Conventional mud acid treatment fluids are too corrosive to be used in filtercake removal fluids. Mud acid treatments of 12 weight percent hydrochloric acid (HCl) and 3 weight percent ammonium bifluoride (NH4F:HF), referred to herein by the shorthand notation “12/3,” and 9/1 mud acids (9 wt % HCl, 1 wt % NH4F:HF), have typically been used to dissolve drilling solids and clays. However, these mud acid treatments are so reactive that significant amounts of silicon, aluminum, and calcium are all very rapidly complexed in solution, under differential pressure breakthrough occurs via pinholes formed in a short time period, and the treatment fluid is lost.
The high reactivity of mud acids results in a poor injectivity or permeability because the fluid leakoff leaves the filtercake intact except for the tiny holes, which subsequently become plugged by relatively small particles. Thus, mud acid treatments have resulted in premature pressure build up before any further fluid penetration. To solve this fast reactivity issue in the field, this typical mud acid treatment is injected into an isolated section of the horizontal well to favor complete propagation of the treatment to the entire section before breakthrough, and brine is injected right after the mud acid treatment to dilute the solution in an attempt to avoid corrosion of hardware, such as sand control screens, for example, due to the highly corrosive nature of conventional mud acids. Furthermore, these treatments often require relatively large quantities of mud acid to ensure contact even in isolated sections, as well as long rig times, which lead to very high cost particularly in deepwater environments.

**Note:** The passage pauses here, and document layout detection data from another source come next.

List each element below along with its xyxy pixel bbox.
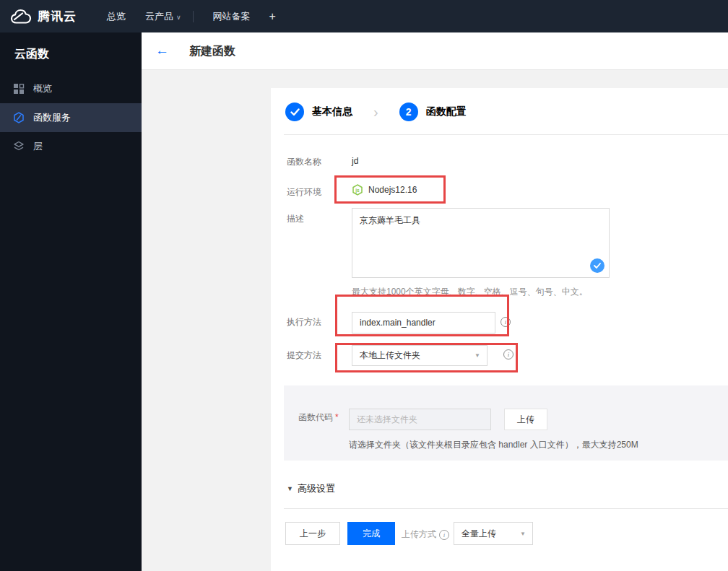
step2-number-circle: 2 bbox=[399, 103, 418, 121]
nav-divider bbox=[193, 11, 194, 22]
sidebar-item-overview[interactable]: 概览 bbox=[0, 74, 142, 103]
required-mark: * bbox=[335, 412, 339, 422]
back-arrow-icon[interactable]: ← bbox=[155, 43, 169, 58]
submit-method-value: 本地上传文件夹 bbox=[360, 349, 420, 362]
runtime-value-row: js Nodejs12.16 bbox=[352, 184, 417, 196]
sidebar-item-layers[interactable]: 层 bbox=[0, 132, 142, 161]
nav-item-overview[interactable]: 总览 bbox=[107, 10, 126, 23]
chevron-right-icon: › bbox=[373, 105, 378, 119]
brand-name: 腾讯云 bbox=[38, 8, 77, 25]
description-label: 描述 bbox=[287, 213, 304, 225]
check-icon bbox=[290, 108, 300, 116]
function-code-hint: 请选择文件夹（该文件夹根目录应包含 handler 入口文件），最大支持250M bbox=[349, 439, 638, 451]
cloud-logo-icon bbox=[10, 9, 32, 25]
sidebar-title: 云函数 bbox=[0, 32, 142, 62]
step1-label: 基本信息 bbox=[312, 105, 352, 118]
upload-mode-label: 上传方式 i bbox=[402, 528, 449, 541]
advanced-settings-toggle[interactable]: ▼ 高级设置 bbox=[287, 482, 335, 495]
upload-mode-select[interactable]: 全量上传 ▼ bbox=[454, 522, 533, 545]
step-indicator: 基本信息 › 2 函数配置 bbox=[285, 101, 467, 123]
advanced-settings-label: 高级设置 bbox=[298, 482, 335, 495]
select-caret-icon: ▼ bbox=[474, 352, 480, 359]
handler-info-icon[interactable]: i bbox=[500, 317, 511, 327]
main-area: ← 新建函数 基本信息 › 2 函数配置 函数名称 jd bbox=[142, 32, 728, 571]
upload-mode-value: 全量上传 bbox=[462, 528, 496, 540]
previous-step-button[interactable]: 上一步 bbox=[285, 522, 340, 545]
submit-method-select[interactable]: 本地上传文件夹 ▼ bbox=[352, 345, 488, 366]
step2-number: 2 bbox=[406, 106, 412, 118]
sidebar-item-label: 概览 bbox=[33, 82, 52, 95]
runtime-label: 运行环境 bbox=[287, 186, 321, 199]
submit-method-label: 提交方法 bbox=[287, 349, 321, 362]
chevron-down-icon: ∨ bbox=[176, 14, 181, 21]
top-navbar: 腾讯云 总览 云产品∨ 网站备案 + bbox=[0, 0, 728, 32]
create-function-card: 基本信息 › 2 函数配置 函数名称 jd 运行环境 js Nodejs12.1… bbox=[271, 88, 728, 571]
folder-path-input[interactable] bbox=[349, 409, 491, 430]
add-tab-icon[interactable]: + bbox=[269, 10, 276, 23]
handler-label: 执行方法 bbox=[287, 316, 321, 328]
divider bbox=[284, 134, 728, 135]
grid-icon bbox=[13, 83, 25, 95]
layers-icon bbox=[13, 141, 25, 152]
nodejs-icon: js bbox=[352, 184, 363, 196]
svg-text:js: js bbox=[355, 188, 360, 193]
triangle-down-icon: ▼ bbox=[287, 485, 293, 492]
finish-button[interactable]: 完成 bbox=[347, 522, 395, 545]
select-caret-icon: ▼ bbox=[520, 531, 526, 537]
upload-button[interactable]: 上传 bbox=[504, 409, 547, 430]
function-name-value: jd bbox=[352, 156, 358, 166]
function-name-label: 函数名称 bbox=[287, 156, 321, 168]
upload-mode-info-icon[interactable]: i bbox=[439, 530, 449, 540]
sidebar-item-function-service[interactable]: 函数服务 bbox=[0, 103, 142, 132]
step2-label: 函数配置 bbox=[426, 105, 467, 118]
page-title: 新建函数 bbox=[189, 44, 235, 59]
page-header: ← 新建函数 bbox=[142, 32, 728, 70]
nav-item-icp[interactable]: 网站备案 bbox=[213, 10, 251, 23]
submit-method-info-icon[interactable]: i bbox=[503, 349, 514, 359]
sidebar-item-label: 层 bbox=[33, 140, 43, 153]
step1-done-circle bbox=[285, 103, 304, 121]
runtime-value: Nodejs12.16 bbox=[368, 185, 417, 195]
tencent-cloud-logo[interactable]: 腾讯云 bbox=[10, 8, 77, 25]
nav-item-products[interactable]: 云产品∨ bbox=[145, 10, 181, 23]
sidebar: 云函数 概览 函数服务 层 bbox=[0, 32, 142, 571]
description-hint: 最大支持1000个英文字母、数字、空格、逗号、句号、中文。 bbox=[352, 286, 588, 298]
function-code-label: 函数代码* bbox=[298, 411, 339, 424]
sidebar-item-label: 函数服务 bbox=[33, 111, 71, 124]
valid-check-icon bbox=[590, 258, 604, 273]
page-body: 基本信息 › 2 函数配置 函数名称 jd 运行环境 js Nodejs12.1… bbox=[142, 70, 728, 571]
function-code-section: 函数代码* 上传 请选择文件夹（该文件夹根目录应包含 handler 入口文件）… bbox=[284, 385, 728, 461]
description-textarea[interactable]: 京东薅羊毛工具 bbox=[352, 208, 610, 278]
function-hexagon-icon bbox=[13, 112, 25, 123]
description-field-wrap: 京东薅羊毛工具 bbox=[352, 208, 610, 278]
divider bbox=[284, 508, 728, 509]
handler-input[interactable] bbox=[352, 312, 495, 334]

There is a need in the art for mud acid type treatment fluids that can clean the filtercake in a single step to establish injectivity, but which are much less corrosive than the typical 12/3 or 9/1 mud acid treatments previously used in the field. Such a fluid would desirably have an optimum balance between a high dissolving power to have significant dissolution, but not too high to avoid premature leak-off under differential pressure.